Why do my WAN links slow down?

WAN links have been around for many years and they continue to be one of the most critical parts of any IT infrastructure. When I first started my career as a network engineer in the nineties, link speeds of 32Kbps were not uncommon. Thankfully we have moved on from this and link speeds of 10Mbps+ are not uncommon today. However, for most networks, bandwidth on WAN links is still limited, due mostly to the expense of upgrading to higher link speeds.

In today’s world there are lots of demands for more bandwidth as more and more services are centralized to main data centres. Couple this with VoIP and Internet services and the result can be that WAN links get overloaded very frequently. Often, the first indicator of a problem is when end users start complaining that their applications are slow or are crashing out. There can be a number of reasons behind why this is happening:  

  • Traffic levels too high

The most common reason for an increase in latency on a WAN connection is excessive volumes of data being sent and received. Just like on a highway, if you have too many cars the whole system slows down and this is especially true during rush hour. Networks also have their rush hours when users first logon or when backups kick off.

You should have a system in place that will allow you to find the top users of bandwidth on your network. Sometimes it can be down to things like video streaming or applications like BitTorrent. Network monitoring systems which use SNMP can be great for letting you know that there is a problem. You can then leverage technologies like packet capture or NetFlow-based applications to get more detail as to what is causing the problem.  

  • Application problems

One of the most common arguments between network and server folks is the question on “is it the network or is it the application that is causing the problem”. Sometimes it’s too is easy to blame the network as it is perceived as being the most complex element. Application issues can often be the source of the problem. When I say application I mean the server, operating system and whatever software or service that the user is accessing. You need to be looking at things like CPU usage, disk throughputs, and memory utilization. If you are hosting the server as a virtual appliance, make sure that other virtual machines on the same hypervisor are not slowing things down.

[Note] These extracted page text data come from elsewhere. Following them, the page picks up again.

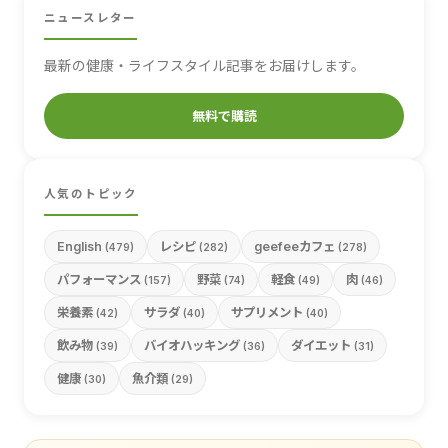
ニュースレター
最新の健康・ライフスタイル記事をお届けします。
無料で購読
人気のトピック
English
レシピ
geefeeカフェ
(479)
(282)
(278)
パフォーマンス
野菜
軽食
肉
(157)
(74)
(49)
(46)
栄養素
サラダ
サプリメント
(42)
(40)
(40)
飲み物
バイオハッキング
ダイエット
(39)
(36)
(31)
健康
魚介類
(30)
(29)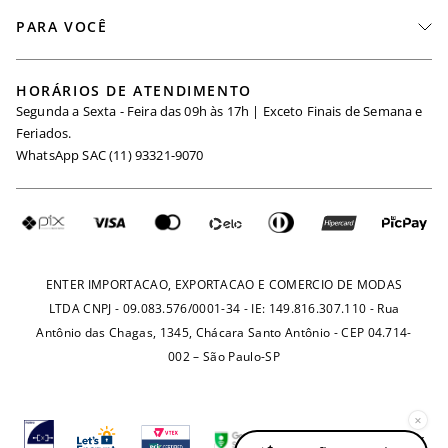
Fale Conosco
PARA VOCÊ
Seja um Revendedor
Meus Pedidos
Black Friday
Trabalhe Conosco
HORÁRIOS DE ATENDIMENTO
Minha Conta
Segunda a Sexta - Feira das 09h às 17h | Exceto Finais de Semana e
Maternidade
Igualdade Salarial
Feriados.
Trocas
WhatsApp SAC (11) 93321-9070
Seja um Afiliado
Requisição de Dados
Política de Privacidade
Configuração de Cookies
Fretes e Tarifas
Pagamentos
ENTER IMPORTACAO, EXPORTACAO E COMERCIO DE MODAS
LTDA CNPJ - 09.083.576/0001-34 - IE: 149.816.307.110 - Rua
Antônio das Chagas, 1345, Chácara Santo Antônio - CEP 04.714-
002 – São Paulo-SP
×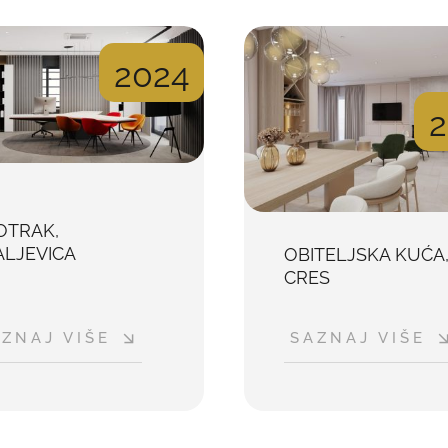
2024
2
OTRAK,
ALJEVICA
OBITELJSKA KUĆA
CRES
ZNAJ VIŠE
SAZNAJ VIŠE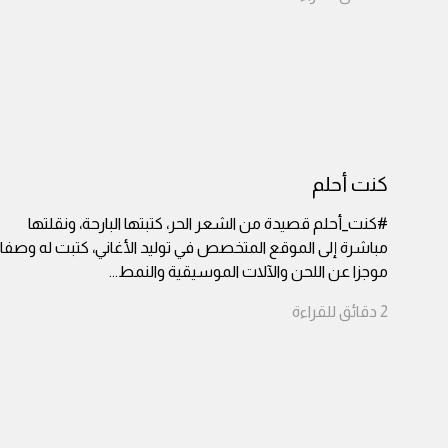
كنت أحلم
#كنت_أحلم قصيدة من الشعر الحر، كتبتها البارحة، ونقلتها
مباشرة إلى الموقع المتخصص في توليد الأغاني، كتبت له وصفا
موجزا عن اللحن والآلات الموسيقية والنمط
...
2
دقائق
للقراءة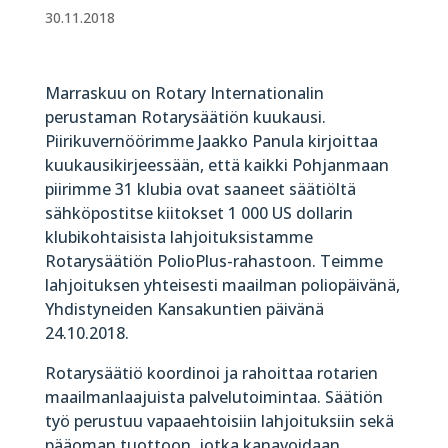
30.11.2018
Marraskuu on Rotary Internationalin
perustaman Rotarysäätiön kuukausi.
Piirikuvernöörimme Jaakko Panula kirjoittaa
kuukausikirjeessään, että kaikki Pohjanmaan
piirimme 31 klubia ovat saaneet säätiöltä
sähköpostitse kiitokset 1 000 US dollarin
klubikohtaisista lahjoituksistamme
Rotarysäätiön PolioPlus-rahastoon. Teimme
lahjoituksen yhteisesti maailman poliopäivänä,
Yhdistyneiden Kansakuntien päivänä
24.10.2018.
Rotarysäätiö koordinoi ja rahoittaa rotarien
maailmanlaajuista palvelutoimintaa. Säätiön
työ perustuu vapaaehtoisiin lahjoituksiin sekä
pääoman tuottoon, jotka kanavoidaan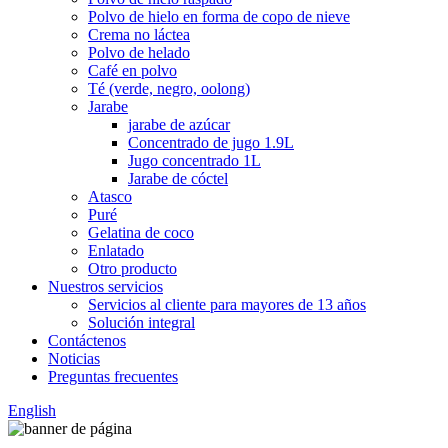
Polvo de hielo en forma de copo de nieve
Crema no láctea
Polvo de helado
Café en polvo
Té (verde, negro, oolong)
Jarabe
jarabe de azúcar
Concentrado de jugo 1.9L
Jugo concentrado 1L
Jarabe de cóctel
Atasco
Puré
Gelatina de coco
Enlatado
Otro producto
Nuestros servicios
Servicios al cliente para mayores de 13 años
Solución integral
Contáctenos
Noticias
Preguntas frecuentes
English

You should also be aware that some applications handle latency better than others. Applications which use HTTP can operate fine although it may take a bit longer to load pages. File sharing applications which use SMB or CIFS can really slow down to the point of making them unusable.

  • Slow DNS

The domain name system (DNS) is still widely used as computers cannot connect to hostnames like www.computerworld.com or server names like AppServer1. This host or server name must be converted to an IP address before connections can be established. A slow response from a DNS server will cause delays and application timeouts. You should be aware of the DNS hierarchy on your network and make sure that the DNS settings are correct on client systems. These settings may have been changed accidently or maliciously by something like the DNSChanger malware.

  • Routing issue

Most WAN links contain many hops from your network, though an ISP or cloud service, and then onto the remote network. Routing protocols are used to determine the most efficient way between two end points across these hops. In some cases links can go down but the routing protocol figures out a new way to get to the destination. This can result in a remote site staying connected but with more latency as data has to be routed though different parts of the network.

You should be familiar with what hops exist between you and your remote sites. Most operating systems come with an application which allows you to trace the route between two points on a network. Capture the output of this when the links are operating normally so that you have something to compare it to when things go wrong.

  • Issues with QoS

One solution to the problem of too much traffic on WAN links is to implement QoS. If I go back to my highway analogy, implementing QoS is like installing a bus lane, certain types of traffic get priority over everything else. When correctly implemented it can be a great way to maximise your available bandwidth. However, the prioritization of the traffic must be consistent throughout its journey.  I have heard of cases where service providers changed certain information within packets like TOS which meant that prioritization was messed up. If you suspect this is happening on your network, take a look at the network packets at both ends of the link and check for any changes in the QoS elements.

  • Malware on end user computers

So you have checked the bandwidth on the link, latency looks okay and the application servers are under no abnormal load but users are still complaining. What else could be going wrong?

The next step I would take is to check what is happening on the remote LAN that the users are connected to. It could be down to a zombie host on that network slowing things down for everyone else. Malware or scareware software on the end users systems can also slow down other applications so check for the presence of these.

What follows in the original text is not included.